## Goal of the exercise
Please give back every entry in full, word for word, but none of the pictures.

Dataset entries:
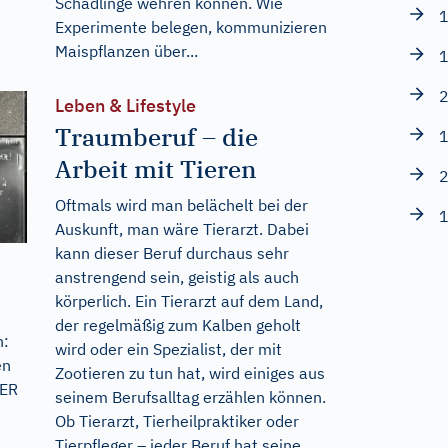
Schädlinge wehren können. Wie
1
Experimente belegen, kommunizieren
Maispflanzen über...
1
2
Leben & Lifestyle
Traumberuf – die
1
Arbeit mit Tieren
2
Oftmals wird man belächelt bei der
1
Auskunft, man wäre Tierarzt. Dabei
kann dieser Beruf durchaus sehr
anstrengend sein, geistig als auch
körperlich. Ein Tierarzt auf dem Land,
der regelmäßig zum Kalben geholt
n:
wird oder ein Spezialist, der mit
en
Zootieren zu tun hat, wird einiges aus
GER
seinem Berufsalltag erzählen können.
Ob Tierarzt, Tierheilpraktiker oder
Tierpfleger – jeder Beruf hat seine...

## Your response
Schädlinge wehren können. Wie
1
Experimente belegen, kommunizieren
Maispflanzen über...
1
2
Leben & Lifestyle
Traumberuf – die
1
Arbeit mit Tieren
2
Oftmals wird man belächelt bei der
1
Auskunft, man wäre Tierarzt. Dabei
kann dieser Beruf durchaus sehr
anstrengend sein, geistig als auch
körperlich. Ein Tierarzt auf dem Land,
der regelmäßig zum Kalben geholt
n:
wird oder ein Spezialist, der mit
en
Zootieren zu tun hat, wird einiges aus
GER
seinem Berufsalltag erzählen können.
Ob Tierarzt, Tierheilpraktiker oder
Tierpfleger – jeder Beruf hat seine...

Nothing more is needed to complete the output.